Sette anni di condanna dell’ex premier, in primo grado, appena un anno fa. E tali il pg chiede che restino ai giudici della seconda corte d’appello: «Non vi sono elementi positivi per la concessione delle attenuanti generiche: per i fatti contestati, il complessivo comportamento tenuto dall’imputato, il precedente della condanna Mediaset». Sette, più conferma dell’interdizione perpetua dai pubblici uffici: «La severità del trattamento sanzionatorio è certamente innegabile ma adeguata». Adeguata perché, sfruttando «una circostanza palesemente falsa» - e cioè che Ruby potesse essere nipote del presidente egiziano Mubarak - l’ex Cav impartisce al dirigente della questura Piero Ostuni («chiamato a mezzanotte dal Presidente del consiglio») «un ordine volto a soddisfare un interesse non istituzionale, ma prettamente privato». Tutti, dal primo poliziotto che ferma Ruby per furto fino al capo Ostuni, sanno che la ragazza, «identificata e fotosegnalata», è marocchina, e si sospetta eserciti, da minorenne, la prostituzione.

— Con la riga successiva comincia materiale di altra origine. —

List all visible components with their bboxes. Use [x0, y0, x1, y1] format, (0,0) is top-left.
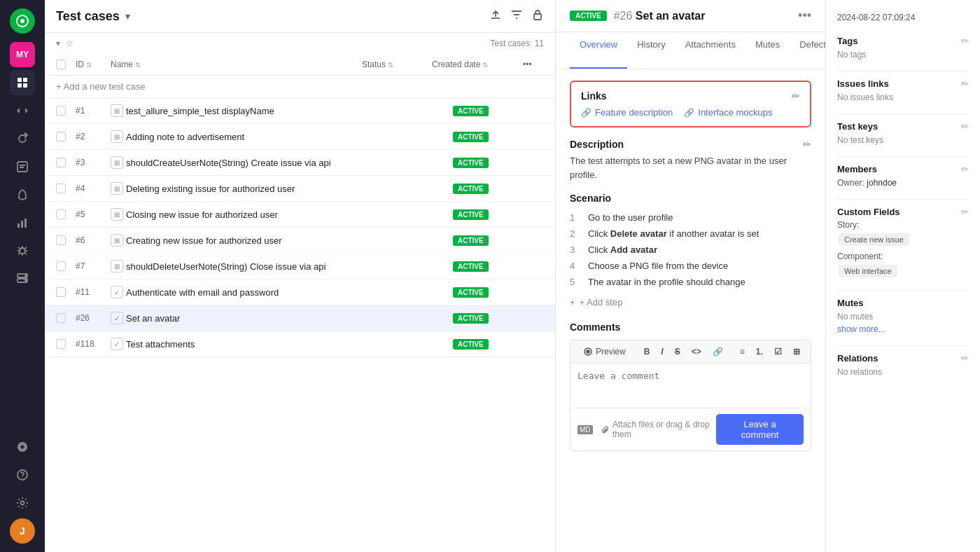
col-name[interactable]: Name ⇅	[111, 60, 362, 69]
col-created-date[interactable]: Created date ⇅	[432, 60, 523, 69]
upload-icon[interactable]	[489, 8, 502, 24]
step-2: 2 Click Delete avatar if another avatar …	[570, 226, 811, 242]
test-case-row[interactable]: #6 ⊞ Creating new issue for authorized u…	[45, 228, 555, 254]
row-checkbox[interactable]	[56, 132, 66, 142]
testkeys-edit-icon[interactable]: ✏	[961, 121, 969, 132]
test-icon: ⊞	[111, 234, 123, 247]
comment-input[interactable]	[570, 364, 811, 406]
strikethrough-button[interactable]: S	[671, 345, 685, 359]
test-case-name: Deleting existing issue for authorized u…	[126, 184, 295, 194]
col-status[interactable]: Status ⇅	[362, 60, 432, 69]
nav-help-icon[interactable]	[10, 462, 35, 488]
nav-bug-icon[interactable]	[10, 238, 35, 263]
tags-title: Tags	[837, 36, 858, 46]
detail-title: #26 Set an avatar	[614, 10, 706, 22]
title-chevron-icon[interactable]: ▾	[125, 11, 130, 22]
my-avatar[interactable]: MY	[10, 42, 35, 67]
checklist-button[interactable]: ☑	[770, 345, 786, 359]
nav-launch-icon[interactable]	[10, 182, 35, 207]
tab-history[interactable]: History	[627, 32, 675, 69]
collapse-icon[interactable]: ▾	[56, 39, 60, 48]
nav-chart-icon[interactable]	[10, 210, 35, 235]
row-checkbox[interactable]	[56, 209, 66, 219]
row-checkbox[interactable]	[56, 261, 66, 271]
detail-content: Links ✏ 🔗 Feature description 🔗 Interfac…	[556, 69, 825, 474]
filter-icon[interactable]	[510, 8, 523, 24]
preview-button[interactable]: Preview	[578, 345, 631, 359]
test-case-name-cell: ✓ Set an avatar	[111, 312, 453, 324]
test-case-name: Adding note to advertisement	[126, 132, 244, 142]
app-logo[interactable]	[10, 8, 35, 34]
lock-icon[interactable]	[531, 8, 544, 24]
custom-fields-edit-icon[interactable]: ✏	[961, 207, 969, 217]
nav-code-icon[interactable]	[10, 98, 35, 123]
relations-edit-icon[interactable]: ✏	[961, 353, 969, 364]
nav-dashboard-icon[interactable]	[10, 70, 35, 95]
add-test-case-row[interactable]: + Add a new test case	[45, 76, 555, 98]
table-button[interactable]: ⊞	[789, 345, 804, 359]
nav-settings-icon[interactable]	[10, 490, 35, 516]
tab-overview[interactable]: Overview	[570, 32, 627, 69]
ordered-list-button[interactable]: 1.	[752, 345, 767, 359]
issues-edit-icon[interactable]: ✏	[961, 78, 969, 89]
add-step-button[interactable]: + + Add step	[570, 294, 811, 310]
row-checkbox[interactable]	[56, 339, 66, 349]
link-interface-mockups[interactable]: 🔗 Interface mockups	[684, 107, 772, 118]
nav-add-icon[interactable]	[10, 434, 35, 460]
status-badge: ACTIVE	[453, 339, 489, 350]
test-case-id: #6	[76, 235, 111, 245]
star-icon[interactable]: ☆	[66, 39, 74, 48]
test-case-row[interactable]: #2 ⊞ Adding note to advertisement ACTIVE	[45, 124, 555, 150]
members-edit-icon[interactable]: ✏	[961, 164, 969, 174]
col-more[interactable]: •••	[523, 60, 544, 69]
row-checkbox[interactable]	[56, 235, 66, 245]
tab-defects[interactable]: Defects	[790, 32, 826, 69]
links-edit-icon[interactable]: ✏	[792, 90, 800, 102]
test-case-row[interactable]: #3 ⊞ shouldCreateUserNote(String) Create…	[45, 150, 555, 176]
attach-files-label[interactable]: Attach files or drag & drop them	[601, 420, 717, 439]
row-checkbox[interactable]	[56, 313, 66, 323]
user-avatar[interactable]: J	[10, 518, 35, 544]
col-id[interactable]: ID ⇅	[76, 60, 111, 69]
nav-tasks-icon[interactable]	[10, 154, 35, 179]
test-keys-title: Test keys	[837, 121, 878, 132]
status-badge: ACTIVE	[453, 106, 489, 116]
tab-attachments[interactable]: Attachments	[676, 32, 746, 69]
row-checkbox[interactable]	[56, 106, 66, 116]
bold-button[interactable]: B	[640, 345, 654, 359]
row-checkbox[interactable]	[56, 158, 66, 167]
code-button[interactable]: <>	[687, 345, 706, 359]
row-checkbox[interactable]	[56, 184, 66, 193]
test-case-row[interactable]: #1 ⊞ test_allure_simple_test displayName…	[45, 98, 555, 124]
markdown-icon: MD	[578, 425, 593, 434]
link-feature-description[interactable]: 🔗 Feature description	[581, 107, 673, 118]
svg-point-16	[21, 502, 24, 505]
relations-value: No relations	[837, 367, 882, 377]
row-checkbox[interactable]	[56, 287, 66, 297]
test-case-name: Creating new issue for authorized user	[126, 235, 282, 246]
links-title: Links	[581, 90, 607, 102]
link-button[interactable]: 🔗	[708, 345, 727, 359]
custom-fields-title: Custom Fields	[837, 207, 900, 217]
tab-mutes[interactable]: Mutes	[746, 32, 790, 69]
test-case-row[interactable]: #26 ✓ Set an avatar ACTIVE	[45, 305, 555, 331]
italic-button[interactable]: I	[657, 345, 667, 359]
test-case-row[interactable]: #118 ✓ Test attachments ACTIVE	[45, 331, 555, 357]
scenario-steps: 1 Go to the user profile 2 Click Delete …	[570, 209, 811, 290]
test-case-row[interactable]: #4 ⊞ Deleting existing issue for authori…	[45, 176, 555, 202]
submit-comment-button[interactable]: Leave a comment	[716, 414, 804, 445]
test-case-row[interactable]: #11 ✓ Authenticate with email and passwo…	[45, 280, 555, 305]
svg-rect-9	[24, 219, 27, 228]
test-case-row[interactable]: #5 ⊞ Closing new issue for authorized us…	[45, 202, 555, 228]
tags-edit-icon[interactable]: ✏	[961, 36, 969, 46]
members-title: Members	[837, 164, 877, 174]
description-edit-icon[interactable]: ✏	[803, 139, 811, 150]
unordered-list-button[interactable]: ≡	[736, 345, 749, 359]
show-more-button[interactable]: show more...	[837, 324, 969, 334]
nav-refresh-icon[interactable]	[10, 126, 35, 151]
detail-more-button[interactable]: •••	[798, 8, 811, 23]
select-all-checkbox[interactable]	[56, 60, 66, 69]
test-case-row[interactable]: #7 ⊞ shouldDeleteUserNote(String) Close …	[45, 254, 555, 280]
nav-storage-icon[interactable]	[10, 266, 35, 291]
status-badge: ACTIVE	[453, 132, 489, 142]
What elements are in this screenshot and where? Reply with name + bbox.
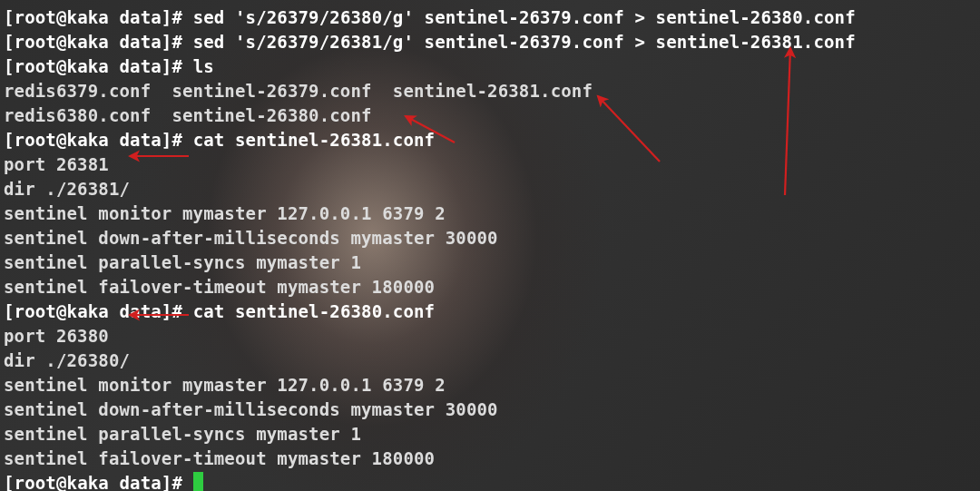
command-text: cat sentinel-26381.conf [193,130,436,150]
terminal-output-line: dir ./26380/ [4,349,856,373]
terminal-command-line: [root@kaka data]# sed 's/26379/26381/g' … [4,30,856,54]
output-text: sentinel parallel-syncs mymaster 1 [4,252,361,272]
output-text: sentinel monitor mymaster 127.0.0.1 6379… [4,203,446,223]
output-text: sentinel monitor mymaster 127.0.0.1 6379… [4,375,446,395]
prompt-host: kaka [67,7,109,27]
prompt-at: @ [56,473,67,491]
prompt-space [109,32,120,52]
prompt-hash: # [172,473,182,491]
prompt-close-bracket: ] [162,56,172,76]
prompt-host: kaka [67,130,109,150]
output-text: port 26381 [4,154,109,174]
terminal-command-line: [root@kaka data]# ls [4,54,856,79]
prompt-at: @ [56,7,67,27]
terminal-output-line: sentinel monitor mymaster 127.0.0.1 6379… [4,373,856,398]
terminal-output-line: dir ./26381/ [4,177,856,201]
prompt-hash: # [172,301,182,321]
prompt-path: data [120,7,162,27]
output-text: redis6380.conf sentinel-26380.conf [4,105,372,125]
prompt-user: root [15,56,56,76]
prompt-close-bracket: ] [162,301,172,321]
terminal-output: [root@kaka data]# sed 's/26379/26380/g' … [4,5,856,491]
terminal-command-line: [root@kaka data]# cat sentinel-26380.con… [4,300,856,324]
prompt-hash: # [172,32,182,52]
prompt-host: kaka [67,473,109,491]
terminal-output-line: redis6380.conf sentinel-26380.conf [4,103,856,128]
command-text: cat sentinel-26380.conf [193,301,436,321]
output-text: redis6379.conf sentinel-26379.conf senti… [4,81,593,101]
output-text: sentinel down-after-milliseconds mymaste… [4,399,498,419]
terminal-output-line: sentinel monitor mymaster 127.0.0.1 6379… [4,201,856,226]
output-text: dir ./26381/ [4,179,130,199]
prompt-open-bracket: [ [4,130,15,150]
prompt-hash: # [172,7,182,27]
prompt-space [109,7,120,27]
prompt-close-bracket: ] [162,32,172,52]
prompt-hash: # [172,130,182,150]
prompt-open-bracket: [ [4,7,15,27]
output-text: sentinel failover-timeout mymaster 18000… [4,277,435,297]
terminal-output-line: sentinel down-after-milliseconds mymaste… [4,226,856,250]
prompt-path: data [120,56,162,76]
prompt-open-bracket: [ [4,473,15,491]
prompt-path: data [120,32,162,52]
terminal-command-line: [root@kaka data]# sed 's/26379/26380/g' … [4,5,856,30]
prompt-at: @ [56,56,67,76]
prompt-path: data [120,301,162,321]
prompt-open-bracket: [ [4,301,15,321]
output-text: sentinel down-after-milliseconds mymaste… [4,228,498,248]
cursor-icon [193,472,203,491]
prompt-close-bracket: ] [162,473,172,491]
command-text: ls [193,56,214,76]
terminal-output-line: sentinel failover-timeout mymaster 18000… [4,275,856,300]
terminal-output-line: sentinel failover-timeout mymaster 18000… [4,447,856,471]
prompt-host: kaka [67,301,109,321]
prompt-close-bracket: ] [162,7,172,27]
terminal-output-line: sentinel down-after-milliseconds mymaste… [4,398,856,422]
prompt-space [109,56,120,76]
prompt-at: @ [56,130,67,150]
terminal-command-line: [root@kaka data]# [4,471,856,491]
terminal-output-line: redis6379.conf sentinel-26379.conf senti… [4,79,856,103]
prompt-hash: # [172,56,182,76]
prompt-space [109,130,120,150]
prompt-at: @ [56,301,67,321]
terminal-command-line: [root@kaka data]# cat sentinel-26381.con… [4,128,856,152]
output-text: sentinel parallel-syncs mymaster 1 [4,424,361,444]
prompt-space [109,473,120,491]
prompt-user: root [15,32,56,52]
prompt-at: @ [56,32,67,52]
prompt-host: kaka [67,56,109,76]
terminal-output-line: sentinel parallel-syncs mymaster 1 [4,422,856,447]
prompt-space [109,301,120,321]
terminal-output-line: sentinel parallel-syncs mymaster 1 [4,250,856,275]
terminal-output-line: port 26381 [4,152,856,177]
prompt-host: kaka [67,32,109,52]
command-text: sed 's/26379/26381/g' sentinel-26379.con… [193,32,856,52]
prompt-open-bracket: [ [4,56,15,76]
output-text: sentinel failover-timeout mymaster 18000… [4,448,435,468]
prompt-user: root [15,473,56,491]
prompt-open-bracket: [ [4,32,15,52]
prompt-close-bracket: ] [162,130,172,150]
prompt-path: data [120,130,162,150]
prompt-user: root [15,130,56,150]
prompt-user: root [15,7,56,27]
terminal-output-line: port 26380 [4,324,856,349]
prompt-user: root [15,301,56,321]
command-text: sed 's/26379/26380/g' sentinel-26379.con… [193,7,856,27]
output-text: dir ./26380/ [4,350,130,370]
output-text: port 26380 [4,326,109,346]
prompt-path: data [120,473,162,491]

Doveva essere affidata a una comunità o sostare in questura. Ma improvvisamente «a Ostuni si prospetta “abbiamo un problema, le passo il presidente del consiglio”, cosa che equivale a dire, “tu, Ostuni, hai un problema”».
L’ex premier - che ieri subisce anche la richiesta di giudizio da Bari per induzione a mentire sulle escort nelle ville estive - «non si limita far valere l’

auctoritas, ma paventa il pericolo di un incidente diplomatico», usato «come una spada di Brenno». Cosa che - ben compresa da Ostuni - «denota anche un’inequivoca portata intimidatoria». Alla pressione il «malcapitato Ostuni cede nel timore fondato per la propria attività di lavoro». E accelera il rilascio di Ruby. L’avvocato Franco Coppi commenta: «Un’opera d’ingegno. Una bellissima difesa di una sentenza indifendibile».